■ DATA SUPPLIED:
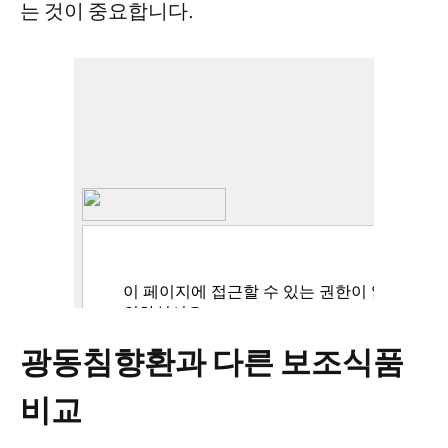
는 것이 중요합니다.
광동침향환과 다른 보조식품
비교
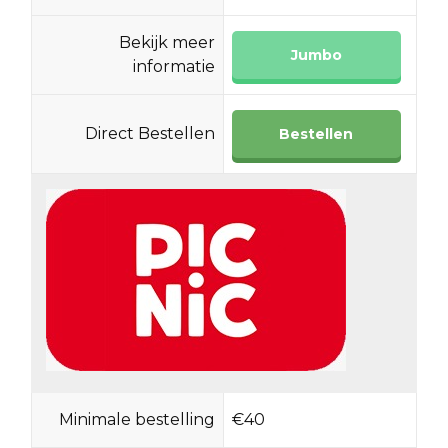
Bekijk meer
Jumbo
informatie
Direct Bestellen
Bestellen
Minimale bestelling
€40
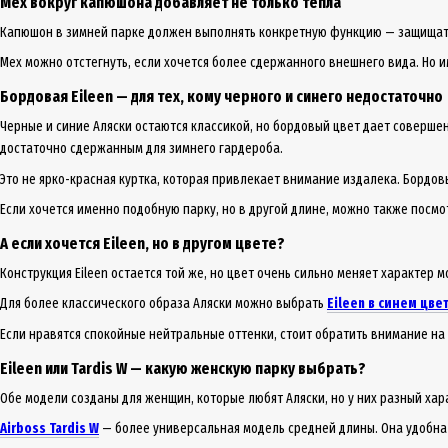
Мех вокруг капюшона добавляет не только тепла
Капюшон в зимней парке должен выполнять конкретную функцию — защищать г
Мех можно отстегнуть, если хочется более сдержанного внешнего вида. Но и
Бордовая Eileen — для тех, кому черного и синего недостаточно
Черные и синие Аляски остаются классикой, но бордовый цвет дает соверше
достаточно сдержанным для зимнего гардероба.
Это не ярко-красная куртка, которая привлекает внимание издалека. Бордов
Если хочется именно подобную парку, но в другой длине, можно также посм
А если хочется Eileen, но в другом цвете?
Конструкция Eileen остается той же, но цвет очень сильно меняет характер м
Для более классического образа Аляски можно выбрать
Eileen в синем цве
Если нравятся спокойные нейтральные оттенки, стоит обратить внимание на
Eileen или Tardis W — какую женскую парку выбрать?
Обе модели созданы для женщин, которые любят Аляски, но у них разный хар
Airboss Tardis W
— более универсальная модель средней длины. Она удобна д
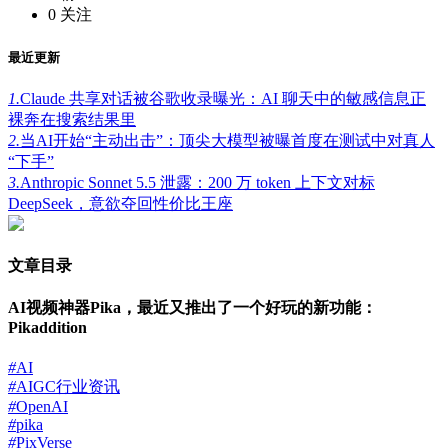
0
关注
最近更新
1.
Claude 共享对话被谷歌收录曝光：AI 聊天中的敏感信息正
裸奔在搜索结果里
2.
当AI开始“主动出击”：顶尖大模型被曝首度在测试中对真人
“下手”
3.
Anthropic Sonnet 5.5 泄露：200 万 token 上下文对标
DeepSeek，意欲夺回性价比王座
文章目录
AI视频神器Pika，最近又推出了一个好玩的新功能：
Pikaddition
#
AI
#
AIGC行业资讯
#
OpenAI
#
pika
#
PixVerse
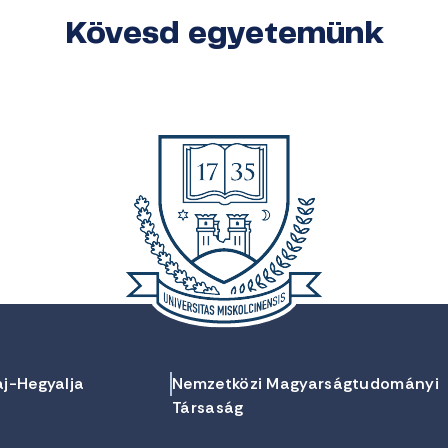
Kövesd egyetemünk
aj-Hegyalja
Nemzetközi Magyarságtudományi
Társaság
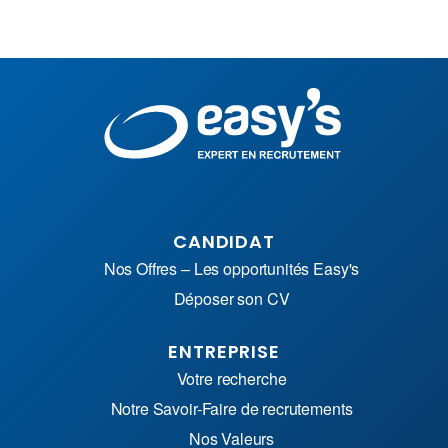
CANDIDAT
Nos Offres – Les opportunités Easy's
Déposer son CV
ENTREPRISE
Votre recherche
Notre Savoir-Faire de recrutements
Nos Valeurs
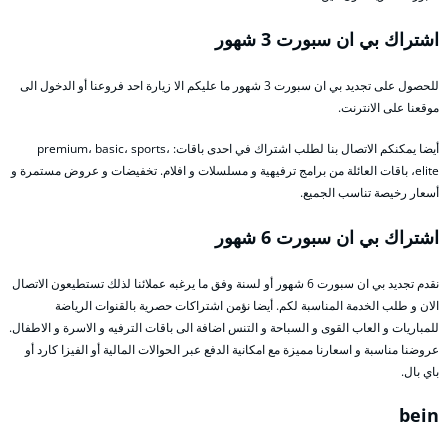
اشتراك بي ان سبورت 3 شهور
للحصول على تجديد بي ان سبورت 3 شهور ما عليكم الا زيارة احد فروعنا أو الدخول الى
موقعنا على الانترنت.
أيضا يمكنكم الاتصال بنا لطلب اشتراك في احدى باقات: premium، basic، sports،
elite، باقات العائلة من برامج ترفيهية و مسلسلات و افلام. تخفيضات و عروض مستمرة و
أسعار رخيصة تناسب الجميع.
اشتراك بي ان سبورت 6 شهور
نقدم تجديد بي ان سبورت 6 شهور أو لسنة وفق ما يرغبه عملائنا لذلك تستطيعون الاتصال
الان و طلب الخدمة المناسبة لكم. أيضا نؤمن اشتراكات حصرية بالقنوات الرياضة
للمباريات و العاب القوى و السباحة و التنس اضافة الى باقات الترفيه و الاسرة و الاطفال.
عروضنا مناسبة و اسعارنا مميزة مع امكانية الدفع عبر الحوالات المالية أو الفيزا كارد أو
باي بال.
bein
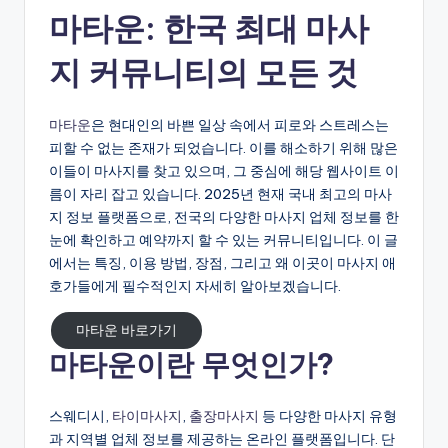
마타운: 한국 최대 마사
지 커뮤니티의 모든 것
마타운
은 현대인의 바쁜 일상 속에서 피로와 스트레스는
피할 수 없는 존재가 되었습니다. 이를 해소하기 위해 많은
이들이 마사지를 찾고 있으며, 그 중심에 해당 웹사이트 이
름이 자리 잡고 있습니다. 2025년 현재 국내 최고의 마사
지 정보 플랫폼으로, 전국의 다양한 마사지 업체 정보를 한
눈에 확인하고 예약까지 할 수 있는 커뮤니티입니다. 이 글
에서는 특징, 이용 방법, 장점, 그리고 왜 이곳이 마사지 애
호가들에게 필수적인지 자세히 알아보겠습니다.
마타운 바로가기
마타운이란 무엇인가?
스웨디시,
타이마사지
,
출장마사지
등 다양한 마사지 유형
과 지역별 업체 정보를 제공하는 온라인 플랫폼입니다. 단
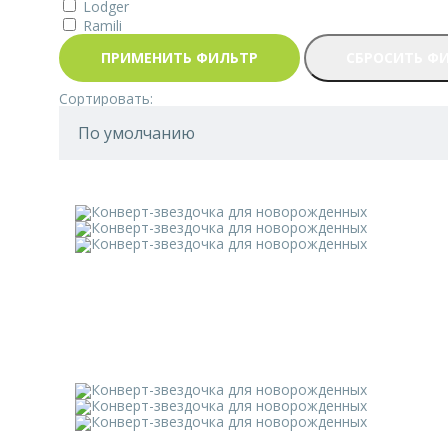
Lodger
Ramili
ПРИМЕНИТЬ ФИЛЬТР
СБРОСИТЬ Ф
Сортировать:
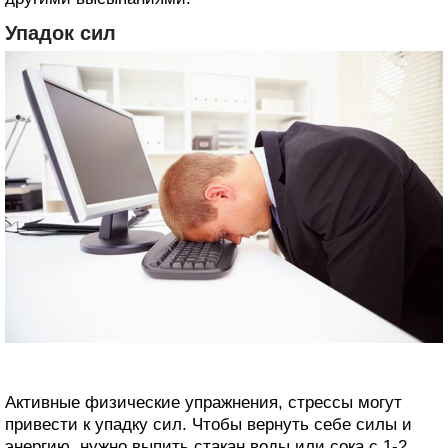
Упадок сил
Активные физические упражнения, стрессы могут
привести к упадку сил. Чтобы вернуть себе силы и
энергию, нужно выпить стакан воды или сока с 1-2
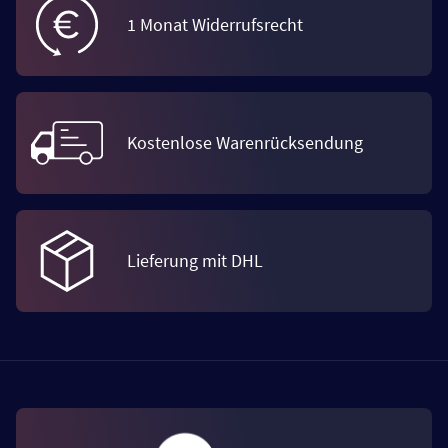
1 Monat Widerrufsrecht
Kostenlose Warenrücksendung
Lieferung mit DHL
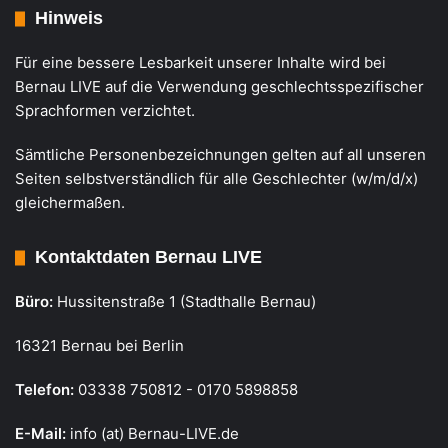
Hinweis
Für eine bessere Lesbarkeit unserer Inhalte wird bei
Bernau LIVE auf die Verwendung geschlechtsspezifischer
Sprachformen verzichtet.
Sämtliche Personenbezeichnungen gelten auf all unseren
Seiten selbstverständlich für alle Geschlechter (w/m/d/x)
gleichermaßen.
Kontaktdaten Bernau LIVE
Büro:
Hussitenstraße 1 (Stadthalle Bernau)
16321 Bernau bei Berlin
Telefon:
03338 750812 - 0170 5898858
E-Mail:
info (at) Bernau-LIVE.de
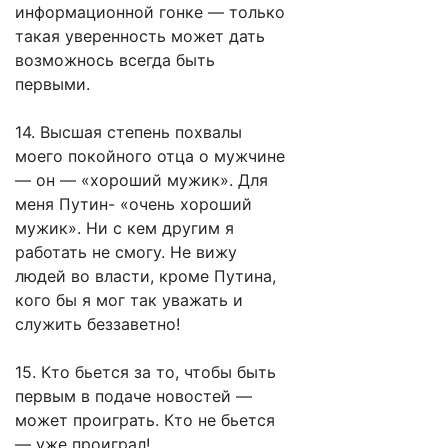
информационной гонке — только
такая уверенность может дать
возможнось всегда быть
первыми.
14. Высшая степень похвалы
моего покойного отца о мужчине
— он — «хороший мужик». Для
меня Путин- «очень хороший
мужик». Ни с кем другим я
работать не смогу. Не вижу
людей во власти, кроме Путина,
кого бы я мог так уважать и
служить беззаветно!
15. Кто бьется за то, чтобы быть
первым в подаче новостей —
может проиграть. Кто не бьется
— уже проиграл!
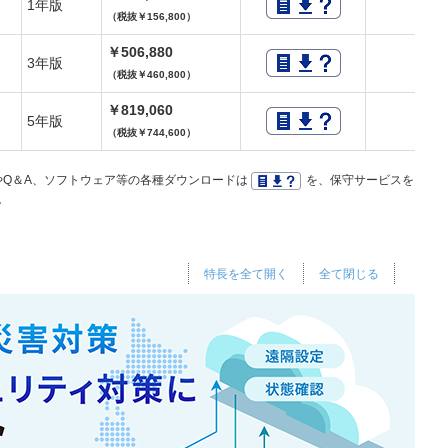
1年版
（税抜￥156,800）
￥506,880
3年版
（税抜￥460,800）
￥819,060
5年版
（税抜￥744,600）
Q＆A、ソフトウェア等の各種ダウンロードは
を、保守サービスを
。
特長を全て開く
全て閉じる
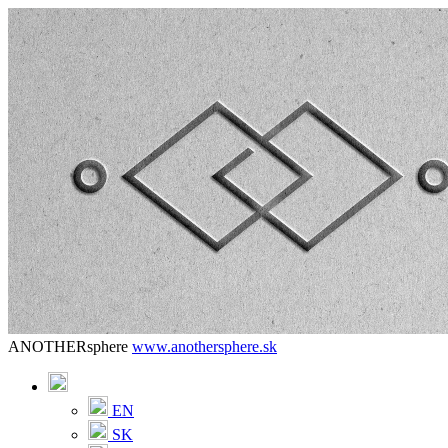
ANOTHERsphere
www.anothersphere.sk
EN
SK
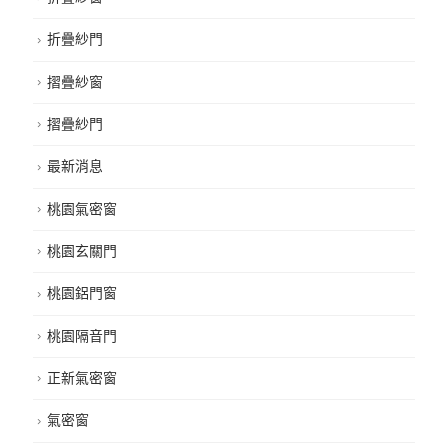
折疊紗門
摺疊紗窗
摺疊紗門
最新消息
桃園氣密窗
桃園玄關門
桃園鋁門窗
桃園隔音門
正新氣密窗
氣密窗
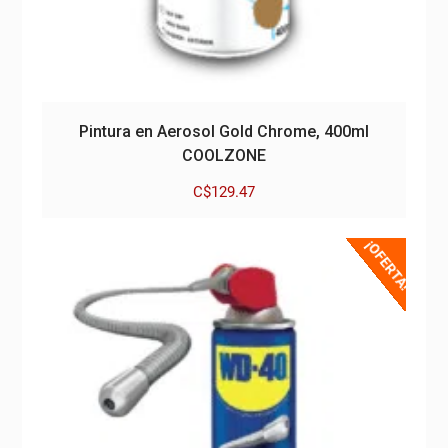
Pintura en Aerosol Gold Chrome, 400ml
COOLZONE
C$
129.47
¡OFERTA!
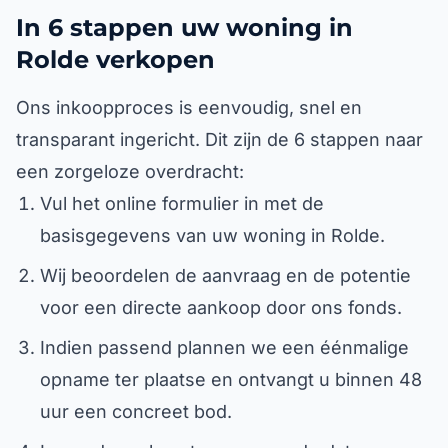
In 6 stappen uw woning in
Rolde verkopen
Ons inkoopproces is eenvoudig, snel en
transparant ingericht. Dit zijn de 6 stappen naar
een zorgeloze overdracht:
Vul het online formulier in met de
basisgegevens van uw woning in Rolde.
Wij beoordelen de aanvraag en de potentie
voor een directe aankoop door ons fonds.
Indien passend plannen we een éénmalige
opname ter plaatse en ontvangt u binnen 48
uur een concreet bod.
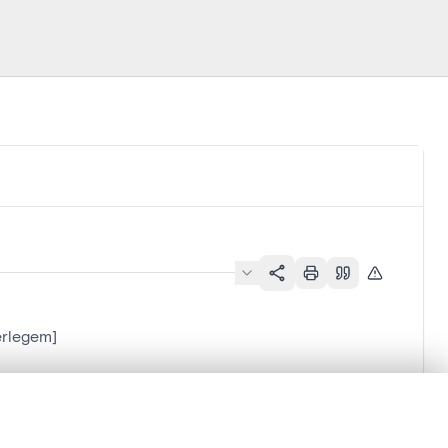
erlegem]
en verschuiven.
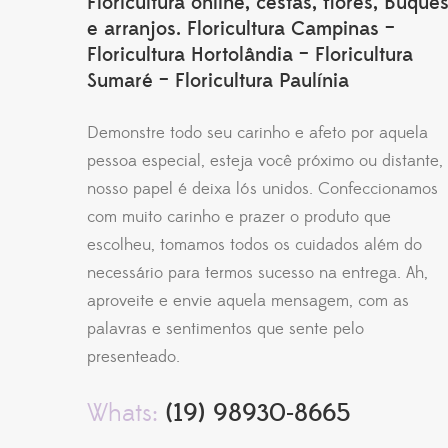
Floricultura online, cestas, flores, Buquê
e arranjos. Floricultura Campinas –
Floricultura Hortolândia – Floricultura
Sumaré – Floricultura Paulínia
Demonstre todo seu carinho e afeto por aquela
pessoa especial, esteja você próximo ou distante,
nosso papel é deixa lós unidos. Confeccionamos
com muito carinho e prazer o produto que
escolheu, tomamos todos os cuidados além do
necessário para termos sucesso na entrega. Ah,
aproveite e envie aquela mensagem, com as
palavras e sentimentos que sente pelo
presenteado.
Whats:
(19) 98930-8665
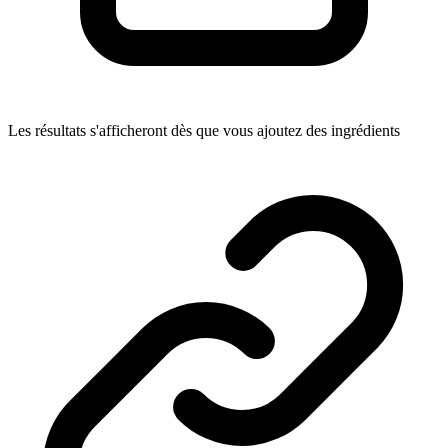
Les résultats s'afficheront dès que vous ajoutez des ingrédients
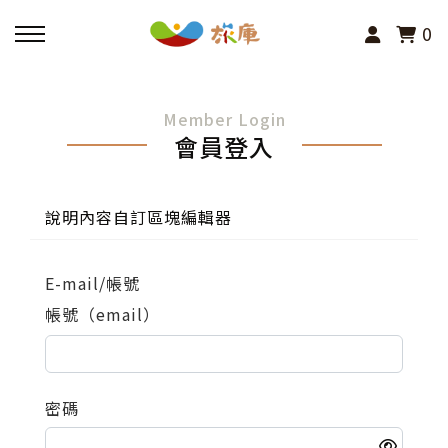
0
回主選單
Member Login
會員登入
活動報名
小旅行及主題導覽
說明內容自訂區塊編輯器
講座、體驗與課程
E-mail/帳號
帳號（email）
其他活動
密碼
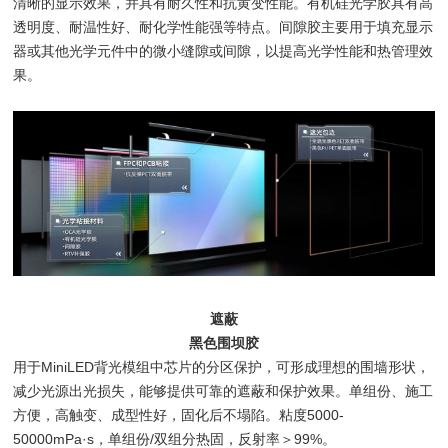
清晰的显示效果，并具有耐久性和抗黄变性能。有机硅光学胶具有高
透明度、耐温性好、耐化学性能强等特点。间隙胶主要用于填充显示
器或其他光学元件中的微小缝隙或间隙，以提高光学性能和热管理效
果。
遮蔽
黑色围坝胶
用于MiniLED背光模组中芯片的分区保护，可形成理想的围墙形状，
减少光源出光损失，能够提供可靠的遮蔽和保护效果。单组份、施工
方便，高触变、成型性好，固化后不塌陷。粘度5000-
50000mPa·s，单组份/双组分热固，反射率＞99%。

■ WHAT YOU NEED TO DO:
Answer with one number only, the count of lines in the entries above that hold the string "الاتصال".

■ EXPECTED OUTPUT:
2